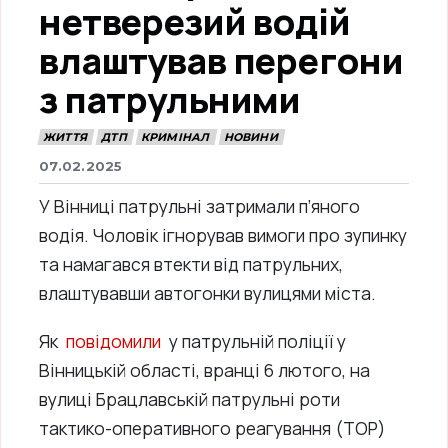
нетверезий водій
влаштував перегони
з патрульними
ЖИТТЯ
ДТП
КРИМІНАЛ
НОВИНИ
07.02.2025
У Вінниці патрульні затримали п’яного
водія. Чоловік ігнорував вимоги про зупинку
та намагався втекти від патрульних,
влаштувавши автогонки вулицями міста.
Як
повідомили
у патрульній поліції у
Вінницькій області, вранці 6 лютого, на
вулиці Брацлавській патрульні роти
тактико-оперативного реагування (ТОР)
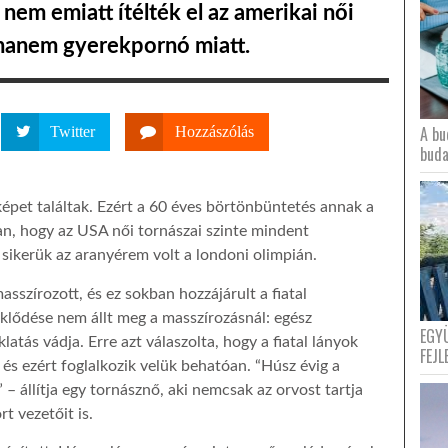
 nem emiatt ítélték el az amerikai női
 hanem gyerekpornó miatt.
A bu
Twitter
Hozzászólás
buda
épet találtak. Ezért a 60 éves börtönbüntetés annak a
ban, hogy az USA női tornászai szinte mindent
sikerük az aranyérem volt a londoni olimpián.
sszírozott, és ez sokban hozzájárult a fiatal
klődése nem állt meg a masszírozásnál: egész
EGY
latás vádja. Erre azt válaszolta, hogy a fiatal lányok
FEJL
és ezért foglalkozik velük behatóan. “Húsz évig a
 – állítja egy tornásznő, aki nemcsak az orvost tartja
t vezetőit is.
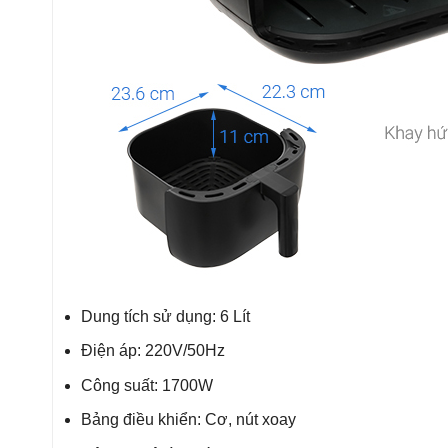
Dung tích sử dụng: 6 Lít
Điện áp: 220V/50Hz
Công suất: 1700W
Bảng điều khiển: Cơ, nút xoay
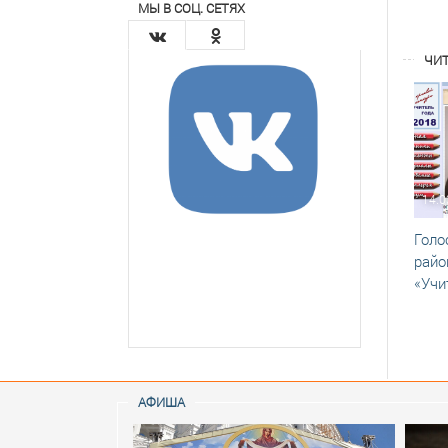
МЫ В СОЦ. СЕТЯХ
ЧИТ
14.0
Голо
райо
«Учи
АФИША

▶ **What you need to do**
All entries, top to bottom, should be retyped exactly; the pictures should not be.

▶ **Exercise solution**
нетверезий водій
влаштував перегони
з патрульними
ЖИТТЯ
ДТП
КРИМІНАЛ
НОВИНИ
07.02.2025
У Вінниці патрульні затримали п’яного
водія. Чоловік ігнорував вимоги про зупинку
та намагався втекти від патрульних,
влаштувавши автогонки вулицями міста.
Як
повідомили
у патрульній поліції у
Вінницькій області, вранці 6 лютого, на
вулиці Брацлавській патрульні роти
тактико-оперативного реагування (ТОР)
 nem emiatt ítélték el az amerikai női
 hanem gyerekpornó miatt.
A bu
Twitter
Hozzászólás
buda
épet találtak. Ezért a 60 éves börtönbüntetés annak a
ban, hogy az USA női tornászai szinte mindent
sikerük az aranyérem volt a londoni olimpián.
sszírozott, és ez sokban hozzájárult a fiatal
klődése nem állt meg a masszírozásnál: egész
EGY
latás vádja. Erre azt válaszolta, hogy a fiatal lányok
FEJL
és ezért foglalkozik velük behatóan. “Húsz évig a
 – állítja egy tornásznő, aki nemcsak az orvost tartja
t vezetőit is.
Dung tích sử dụng: 6 Lít
Điện áp: 220V/50Hz
Công suất: 1700W
Bảng điều khiển: Cơ, nút xoay
МЫ В СОЦ. СЕТЯХ
ЧИТ
14.0
Голо
райо
«Учи
АФИША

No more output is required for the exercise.